Patient Perspectives on AI: Comparing Large Language Model and Physician-Generated Responses to Cervical Spine Surgery Questions

Friday, February 21, 2025

Presenting Author(s)

Ezra Yoseph

Medical Student
Stanford University

Introduction: Anterior cervical discectomy and fusion (ACDF) surgery is a common intervention for patients with cervical spine pathologies. The complexity of ACDF surgery and varied quality of online health information pose a challenge for patients attempting to understand the surgery and its outcomes through virtual resources. In this study, we sought to elucidate differences in patient perspectives on Large Language Model (LLM) versus physician-generated responses to frequently asked questions about ACDF surgery.

Methods: This cross-sectional study involved three phases. Phase 1 entailed composing 10 commonly asked questions regarding ACDF surgery with the assistance of ChatGPT-3.5, ChatGPT-4.0, and Google search. Phase 2 involved collecting responses to the questions from two spine surgeons and then prompting ChatGPT-3.5 and Gemini to answer the same 10 questions. Phase 3 involved recruiting cervical spine surgery patients (n=5) and age-matched controls (n=5) to evaluate the responses provided by both surgeons and two LLM platforms on clarity and completeness.

Results: LLM-generated responses were significantly shorter, on average, than physician-generated responses (30.0 +/- 23.5 vs. 153.7 +/- 86.7 words, P < 0.001).
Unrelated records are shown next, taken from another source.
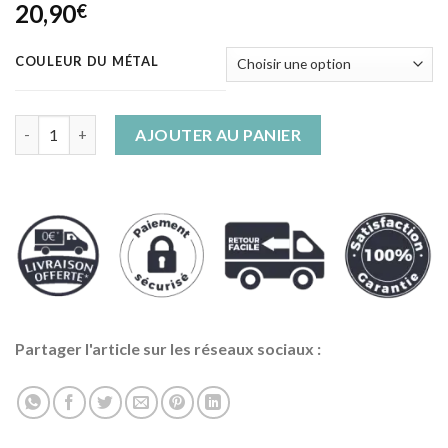
20,90
€
COULEUR DU MÉTAL
quantité de Boucles d'Oreilles Serpent Python Vintage
AJOUTER AU PANIER
Partager l'article sur les réseaux sociaux :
Study participants were more likely to rate LLM-generated responses with more positive clarity ratings (H = 6.25, P = 0.012), with no significant difference in completeness ratings (H = 0.695, P = 0.404). On an individual question basis, there were no significant differences in ratings given to LLM vs. physician-generated responses. Compared with age-matched controls, cervical spine surgery patients were more likely to rate physician-generated responses as higher in clarity (H = 6.42, P = 0.011) and completeness (H = 7.65, P = 0.006).

Conclusion : Although a small sample size, our findings indicate that LLMs offer comparable, and occasionally preferred, information in terms of clarity and comprehensiveness of responses to common ACDF surgery questions. It is particularly striking that ratings were similar considering LLM-generated responses were, on average, 80% shorter than physician responses. Further studies are needed to determine how LLMs can be integrated into spine surgery education moving forward.